In order to test this hypothesis, the Lille and London team of Dr Amélie Bonnefond (University of Lille / CNRS / Inserm / CHU de Lille / Institut Pasteur de Lille / Imperial College London) and Professor Philippe Froguel (University of Lille / CNRS / Inserm / Lille University Hospital / Institut Pasteur de Lille / Imperial College London), analyzed the genomes of a panel of 74,629 individuals from French, English and American studies. These results revealed that more than 2% of patients with type 2 diabetes in mature adults, ie 100,000 people in France, carried mutations in actionable genes linked to monogenic diabetes. More specifically, the gene encoding glucokinase (the first gene for monogenic diabetes identified in 1992 by the Lille team), but also the HNF4A, KCNJ11, HNF1B and ABCC8 genes.
It has already been proven that familial diabetes linked to glucokinase only very rarely gets complicated. However, these patients undergo heavy and restrictive treatments, such as insulin injections which could be stopped or reduced. For carriers of the other actionable genes, inexpensive and existing non-insulin treatments would be more effective. The results of this new Lille study will ultimately allow a finer mesh in the diagnosis and prevent the patients concerned from treatments that are not very effective because they do not target the cause of diabetes.
As personalized diabetes medicine is the main objective of the Lille National Center for Precision Medicine PreciDIAB, these promising results will make it possible to launch intervention research projects for these patients carrying mutations in the actionable genes of monogenic diabetes.
Pathogenic variants in actionable MODY genes associated with type 2 diabetes.

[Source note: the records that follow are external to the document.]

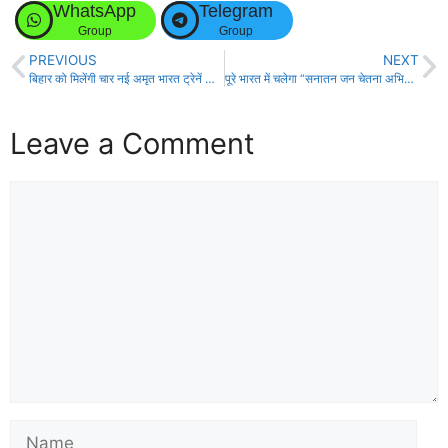
WhatsApp
Telegram
Group
Group
PREVIOUS
NEXT
बिहार को मिलेंगी चार नई अमृत भारत ट्रेनें और दो सॉफ्टवेयर टेक्नोलॉजी पार्क- अश्विनी वैष्णव!
पूरे भारत में चलेगा “सनातन जन चेतना अभियान यात्रा”: अश्विनी चौबे!
Leave a Comment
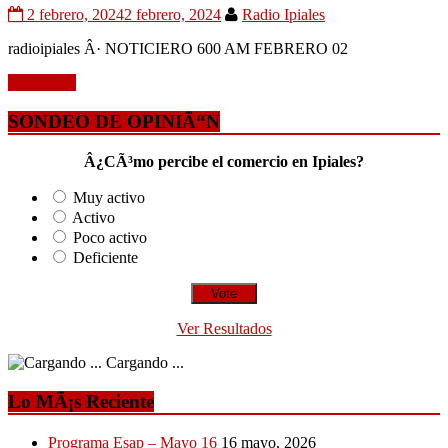
2 febrero, 2024
2 febrero, 2024
Radio Ipiales
radioipiales Â· NOTICIERO 600 AM FEBRERO 02
Leer mÃ¡s
SONDEO DE OPINIÃ“N
Â¿CÃ³mo percibe el comercio en Ipiales?
Muy activo
Activo
Poco activo
Deficiente
Ver Resultados
Cargando ...
Lo MÃ¡s Reciente
Programa Esap – Mayo 16
16 mayo, 2026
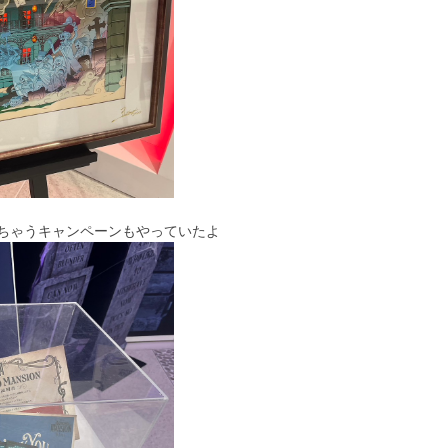
ちゃうキャンペーンもやっていたよ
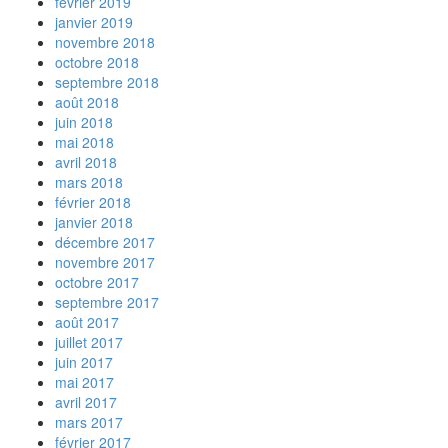
février 2019
janvier 2019
novembre 2018
octobre 2018
septembre 2018
août 2018
juin 2018
mai 2018
avril 2018
mars 2018
février 2018
janvier 2018
décembre 2017
novembre 2017
octobre 2017
septembre 2017
août 2017
juillet 2017
juin 2017
mai 2017
avril 2017
mars 2017
février 2017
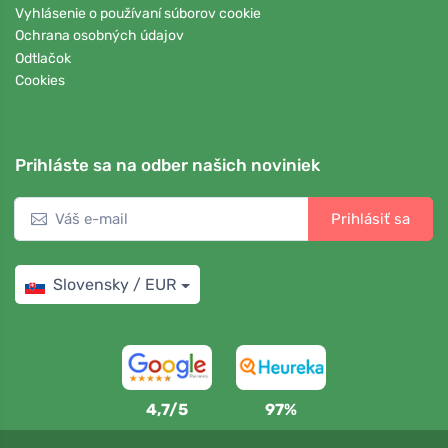
Vyhlásenie o používaní súborov cookie
Ochrana osobných údajov
Odtlačok
Cookies
Prihláste sa na odber našich noviniek
Prihlásiť sa
Slovensky / EUR
4,7/5
97%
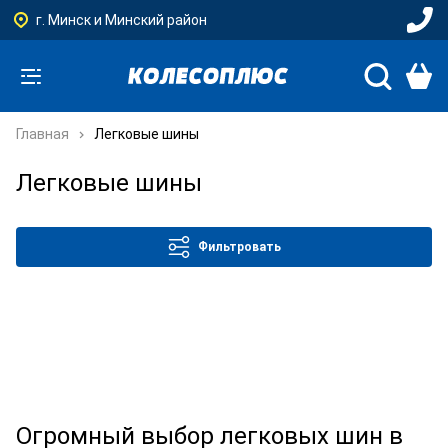
г. Минск и Минский район
Главная
Легковые шины
Легковые шины
Фильтровать
Огромный выбор легковых шин в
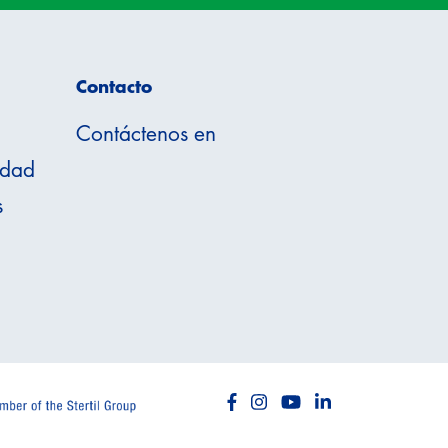
Contacto
Contáctenos en
idad
s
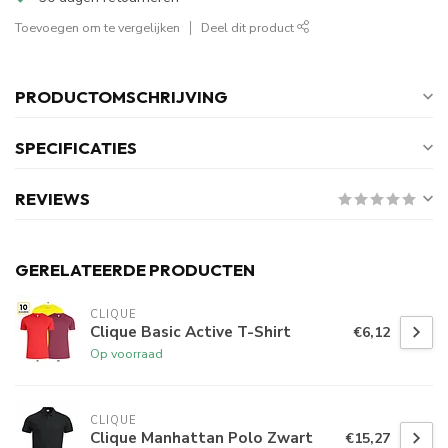
Toevoegen om te vergelijken
Deel dit product
PRODUCTOMSCHRIJVING
SPECIFICATIES
REVIEWS
GERELATEERDE PRODUCTEN
CLIQUE
Clique Basic Active T-Shirt
€6,12
Op voorraad
CLIQUE
Clique Manhattan Polo Zwart
€15,27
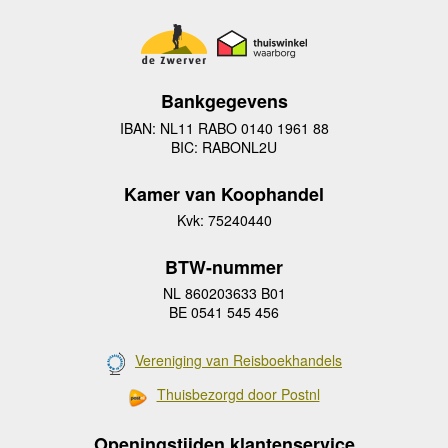
Bankgegevens
IBAN: NL11 RABO 0140 1961 88
BIC: RABONL2U
Kamer van Koophandel
Kvk: 75240440
BTW-nummer
NL 860203633 B01
BE 0541 545 456
Vereniging van Reisboekhandels
Thuisbezorgd door Postnl
Openingstijden klantenservice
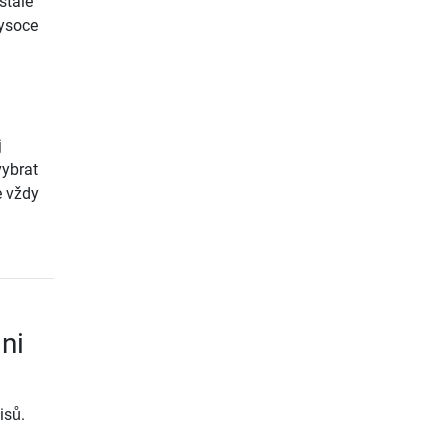
stále
vysoce
j
vybrat
e vždy
ni
isů.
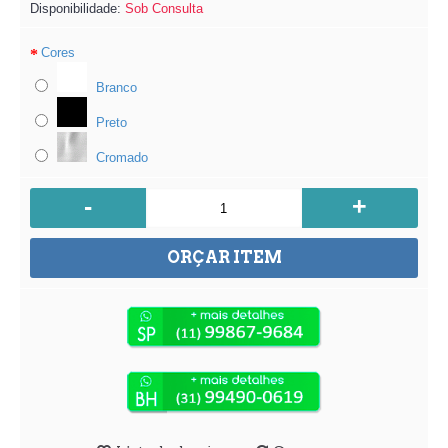
Disponibilidade:
Sob Consulta
Cores
Branco
Preto
Cromado
-
+
ORÇAR ITEM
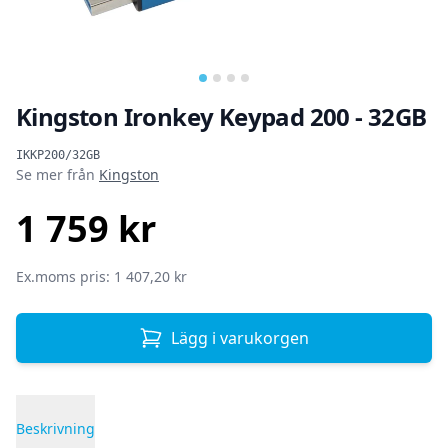
Kingston Ironkey Keypad 200 - 32GB
Produktinformation
IKKP200/32GB
Se mer från
Kingston
1 759 kr
SEK
Ex.moms pris: 1 407,20 kr
Lägg i varukorgen
Beskrivning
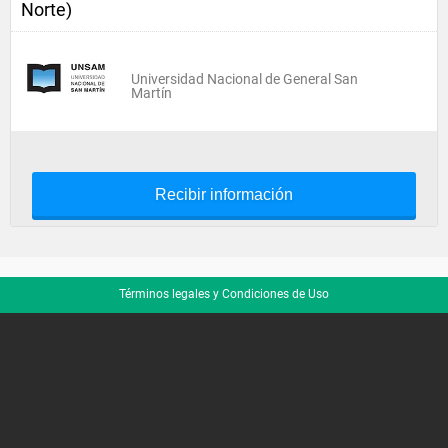
Norte)
Universidad Nacional de General San
Martín
Recibir información
Términos legales y Condiciones de Uso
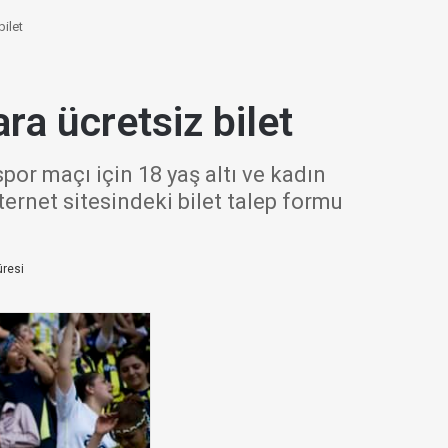
ilet
ra ücretsiz bilet
or maçı için 18 yaş altı ve kadın
ternet sitesindeki bilet talep formu
resi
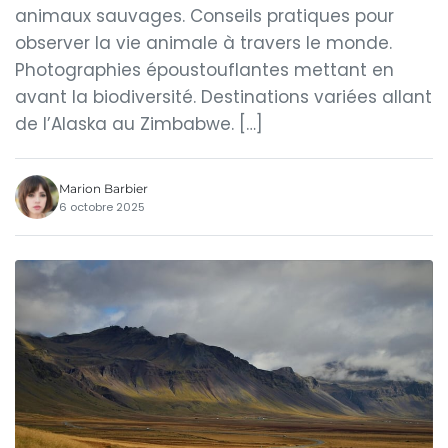
animaux sauvages. Conseils pratiques pour
observer la vie animale à travers le monde.
Photographies époustouflantes mettant en
avant la biodiversité. Destinations variées allant
de l’Alaska au Zimbabwe. […]
Marion Barbier
6 octobre 2025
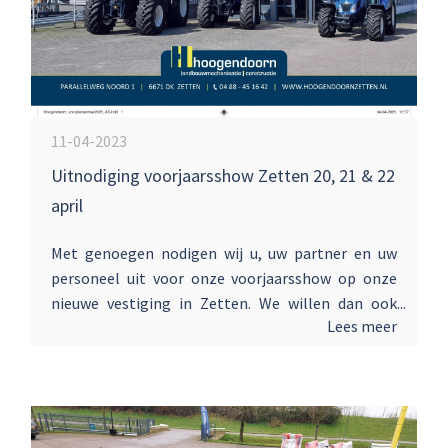
11-04-2023
Uitnodiging voorjaarsshow Zetten 20, 21 & 22
april
Met genoegen nodigen wij u, uw partner en uw
personeel uit voor onze voorjaarsshow op onze
nieuwe vestiging in Zetten. We willen dan ook
Lees meer
graag als Hoogendoorn B.V. kennis met u maken.
Tijdens deze dagen willen we u een deel van de
nieuwste modellen uit ons leveringsprogramma
laten zien en kunt u kennismaken met de laatste
ontwikkelingen op het gebied van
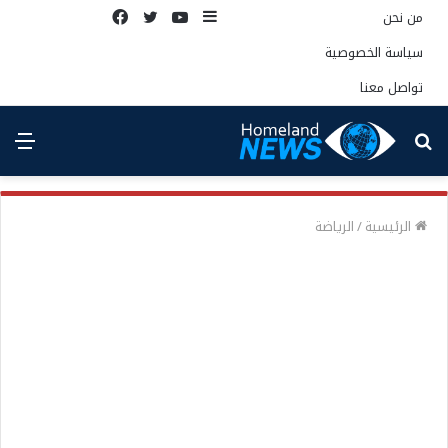
إضافة
يوتيوب
تويتر
فيسبوك
من نحن
عمود
سياسة الخصوصية
جانبي
تواصل معنا
بحث
الق
عن
الرئيسية
/
الرياضة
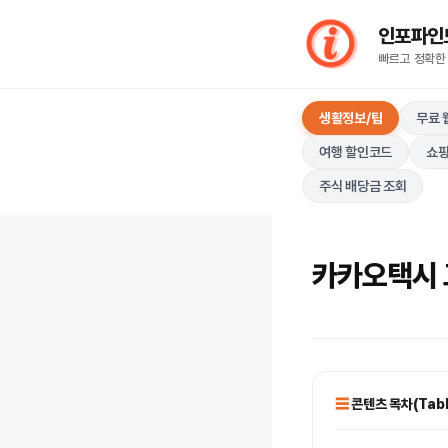
컨
인포파인드(I
텐
빠르고 정확한
츠
로
생활정보/팁
무료 
건
너
여행 할인코드
쇼핑
뛰
주식 배당금 조회
기
카카오택시 
콘텐츠 목차(Table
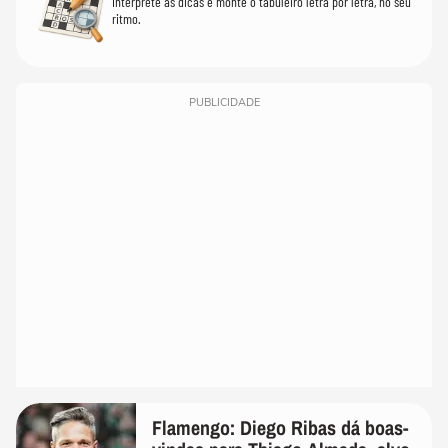
Interprete as dicas e monte o tabuleiro letra por letra, no seu
ritmo.
PUBLICIDADE
Flamengo: Diego Ribas dá boas-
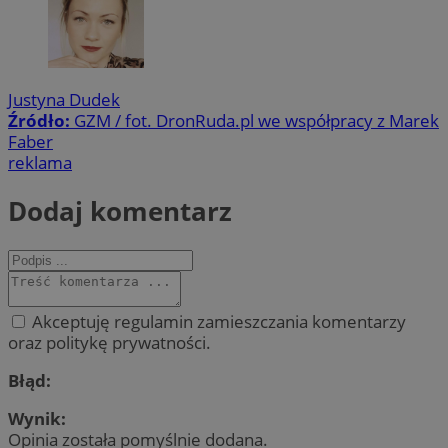
Justyna Dudek
Źródło:
GZM / fot. DronRuda.pl we współpracy z Marek
Faber
reklama
Dodaj komentarz
Akceptuję regulamin zamieszczania komentarzy
oraz politykę prywatności.
Błąd:
Wynik:
Opinia została pomyślnie dodana.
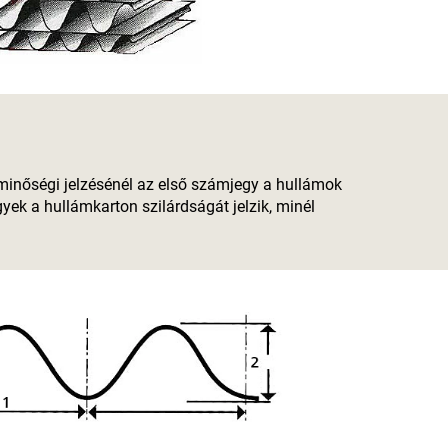
minőségi jelzésénél az első számjegy a hullámok
yek a hullámkarton szilárdságát jelzik, minél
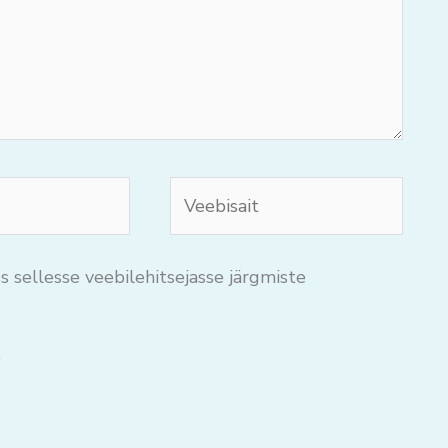
Veebisait
s sellesse veebilehitsejasse järgmiste
.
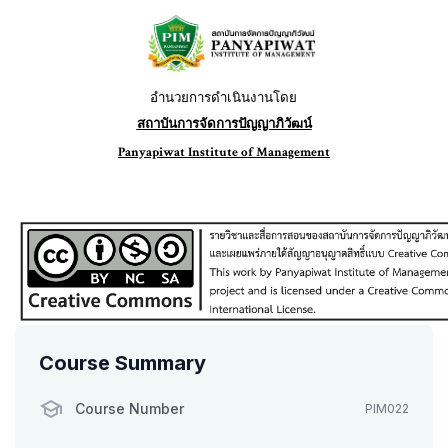
อำนวยการดำเนินงานโดย
สถาบันการจัดการปัญญาภิวัฒน์
Panyapiwat Institute of Management
Course Summary
Course Number
PIM022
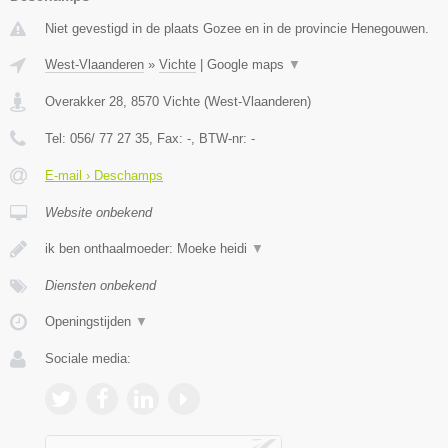
Niet gevestigd in de plaats Gozee en in de provincie Henegouwen.
West-Vlaanderen
»
Vichte
|
Google maps
▼
Overakker 28
,
8570
Vichte
(
West-Vlaanderen
)
Tel:
056/ 77 27 35
, Fax:
-
, BTW-nr:
-
E-mail › Deschamps
Website onbekend
ik ben onthaalmoeder: Moeke heidi
▼
Diensten onbekend
Openingstijden
▼
Sociale media:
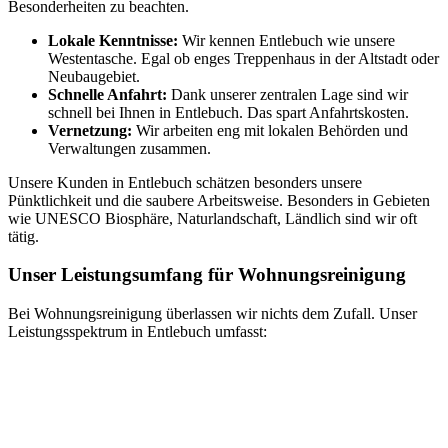
Besonderheiten zu beachten.
Lokale Kenntnisse:
Wir kennen Entlebuch wie unsere
Westentasche. Egal ob enges Treppenhaus in der Altstadt oder
Neubaugebiet.
Schnelle Anfahrt:
Dank unserer zentralen Lage sind wir
schnell bei Ihnen in Entlebuch. Das spart Anfahrtskosten.
Vernetzung:
Wir arbeiten eng mit lokalen Behörden und
Verwaltungen zusammen.
Unsere Kunden in Entlebuch schätzen besonders unsere
Pünktlichkeit und die saubere Arbeitsweise. Besonders in Gebieten
wie UNESCO Biosphäre, Naturlandschaft, Ländlich sind wir oft
tätig.
Unser Leistungsumfang für Wohnungsreinigung
Bei Wohnungsreinigung überlassen wir nichts dem Zufall. Unser
Leistungsspektrum in Entlebuch umfasst:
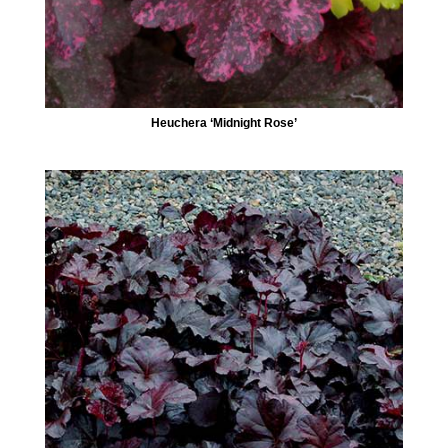
Heuchera ‘Midnight Rose’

Amélie Bonnefond, Mathilde Boissel, Alexandre Bolze, Emmanuelle Durand, Bénédicte Toussaint, Emmanuel Vaillant, Stefan Gaget, Franck De Graeve, Aurélie Dechaume, Frédéric Allegaert, David Le Guilcher, Loïc Yengo, Véronique Dhennin, Jean-Michel Borys, James T. Lu , Elizabeth T. Cirulli, Gai Elhanan, Ronan Roussel, Beverley Balkau, Michel Marre, Sylvia Franc, Guillaume Charpentier, Martine Vaxillaire, Mickaël Canouil, Nicole L. Washington, Joseph J. Grzymski, Philippe Froguel.